### Problem requirements
From the entries below, copy exactly the lines from the one that contains "Dietética se impartirá de manera online" through the one that contains "profesionales. Obtendrás un Certificado", both included, and only those.

┌─ Data extract

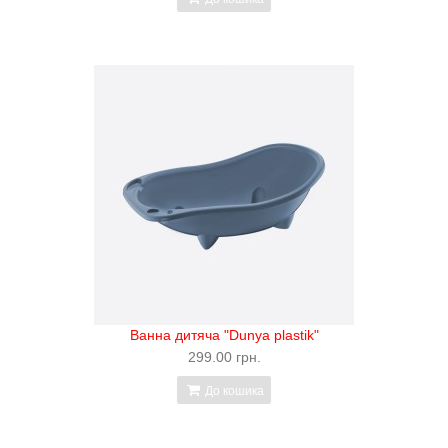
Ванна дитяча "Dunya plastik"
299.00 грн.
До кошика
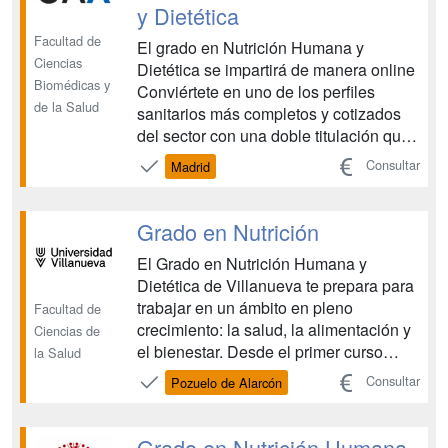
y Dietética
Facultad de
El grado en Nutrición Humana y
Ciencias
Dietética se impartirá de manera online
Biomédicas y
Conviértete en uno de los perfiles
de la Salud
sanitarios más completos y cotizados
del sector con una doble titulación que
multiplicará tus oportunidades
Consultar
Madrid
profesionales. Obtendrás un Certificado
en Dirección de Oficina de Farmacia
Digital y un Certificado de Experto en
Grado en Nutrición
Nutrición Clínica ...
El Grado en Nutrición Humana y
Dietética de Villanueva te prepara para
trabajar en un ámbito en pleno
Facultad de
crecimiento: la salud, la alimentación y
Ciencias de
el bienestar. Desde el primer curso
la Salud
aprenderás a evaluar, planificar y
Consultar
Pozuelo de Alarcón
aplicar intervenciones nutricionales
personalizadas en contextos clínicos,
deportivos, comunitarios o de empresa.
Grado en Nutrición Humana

└─
┌─ Data extract

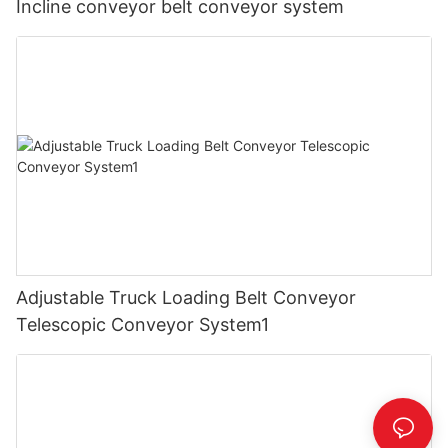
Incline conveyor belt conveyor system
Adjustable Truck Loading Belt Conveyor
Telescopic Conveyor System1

└─

### Answer area
Dietética se impartirá de manera online
Biomédicas y
Conviértete en uno de los perfiles
de la Salud
sanitarios más completos y cotizados
del sector con una doble titulación que
multiplicará tus oportunidades
Consultar
Madrid
profesionales. Obtendrás un Certificado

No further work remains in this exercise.